The All-Important First Week

Making connections to your students is very important in online classes.  With the inability to see people's faces and facial gestures, or receive immediate feedback, this can be problematic and lead to what some people may typically think of as a cold environment where students are disconnected.  It is important to reach out and try to connect to your students right away.  I do this in two ways:

Envelope with cursor over it

The welcome email can give students important information about the class to ease any anticipation they may have about starting an online class.  It is also a way to let the students know you care, and are a friendly person they can contact if they have questions.  The following is an example of a welcome email I would send to my students.

Subject line:  Welcome to Introductory Biology starting 1/12.
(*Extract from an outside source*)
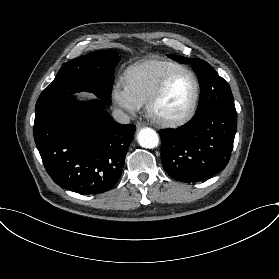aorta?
I'll return each instance as SVG.
<instances>
[{"mask_svg":"<svg viewBox=\"0 0 279 279\" xmlns=\"http://www.w3.org/2000/svg\"><path fill=\"white\" fill-rule=\"evenodd\" d=\"M137 141L143 148L153 149L159 144V137L156 131L151 128H143L137 135Z\"/></svg>","mask_w":279,"mask_h":279,"instance_id":"1","label":"aorta"}]
</instances>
My name is Dr. Heather Taft and I am your instructor for Introductory Biology.  I am very excited for class to start next week!  We will be covering a lot of interesting information that will relate to your life.  Biology is the study of living things, right?  Everything from what makes up the cell to how organisms in ecosystems interact.  Before class starts I would like to get to know more about what all of you want to learn in this class, and give you a little more information about myself.  Please complete this short 10 question survey.  It is anonymous, so answer honestly.  After you are done send me an email to let me know you have completed it.  Whenever you email me during this class use an appropriate subject heading with "Bio" somewhere in it, so I know it is related to this class.  Your subject heading for this email might look like this: Bio Survey Completed.

In the mean time please look over the syllabus and course material posted in Blackboard.  If you have any questions about anything send them my way!
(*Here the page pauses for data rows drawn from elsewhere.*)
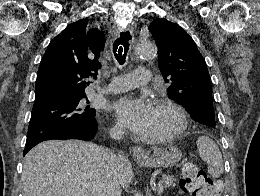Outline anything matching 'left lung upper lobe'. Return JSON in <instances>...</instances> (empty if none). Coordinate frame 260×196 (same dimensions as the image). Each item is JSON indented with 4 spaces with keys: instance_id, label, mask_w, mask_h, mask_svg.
<instances>
[{
    "instance_id": "5c2ea615",
    "label": "left lung upper lobe",
    "mask_w": 260,
    "mask_h": 196,
    "mask_svg": "<svg viewBox=\"0 0 260 196\" xmlns=\"http://www.w3.org/2000/svg\"><path fill=\"white\" fill-rule=\"evenodd\" d=\"M149 30L158 46L159 68L168 83V97L190 113L198 106L213 107L212 87L204 58L179 25L155 19ZM208 127L217 129L216 121Z\"/></svg>"
}]
</instances>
Dr. Taft *looking forward to meeting all of you!*

Handshake icon GREEN-BLUE
The introduction forum allows everyone to introduce themselves and get to know each other better, including me.  Connections are formed over commonalities and students start to bond.  It is critical to the success of our discussions for this bond to form so students are comfortable disagreeing with each other to help clarify and build their knowledge when we are discussing course content.  Often students are comfortable sharing more information online than you would get from them during the first day of class.  People hear about exciting things going on in the lives of their classmates and discover that there are others in the class with similar experiences.  In classes I've taken and taught, the ice-breaker discussion often has a lot of posts.   One important point that instructors may overlook is the necessity of participating in these online discussions with the students.  It is just as important, if not more so, for the students to get to know the instructor.  If they have a problem in the class the instructor should be the first person they contact.  That means they have to be comfortable discussing issues with the instructor and feel that the instructor will be receptive to the problem.  The following is a prompt for an ice-breaker introduction and my post in response to it.

Introduce yourself to the class and tell us about a fond memory you have related to biology.  This is an open question and you can respond however you want, but make sure to include a personal element to your story.

After you post your introduction respond to two of your classmates.  Look for the posts with few or no responses yet so we can get everyone talking.

My Post in the Introduction Forum
Hello Class!

I am Dr. Heather Taft.  I currently live in Virginia with my Navy husband, our two rambunctious little ones (4 and 2), and three lazy balls of black feline fluff.  We moved here two years ago from southern California, where I completed my PhD at the University of California, Riverside focused on conservation genetics.  Biology has been a passion of mine since I was a child.  My parents used to take me and my sister camping a lot!  My fondest biology memories actually come from the research I did for my undergraduate thesis.  I was an intern for the campus natural reserve collecting data on woodrat nest locations on the untouched portion of the campus that was being planned for development.  The woodrat found there was classified as a species of special concern, and there was hope that the development plan would be modified to accommodate the locations of the woodrat nests.  What I loved most about this project was that I was going to help make a difference for these animals!  I also got to spend a lot of time hiking through the woods gathering data.  I don't know if it was partly due to this study, or maybe it was budget issues, but that area of campus has yet to be developed (10 years later)!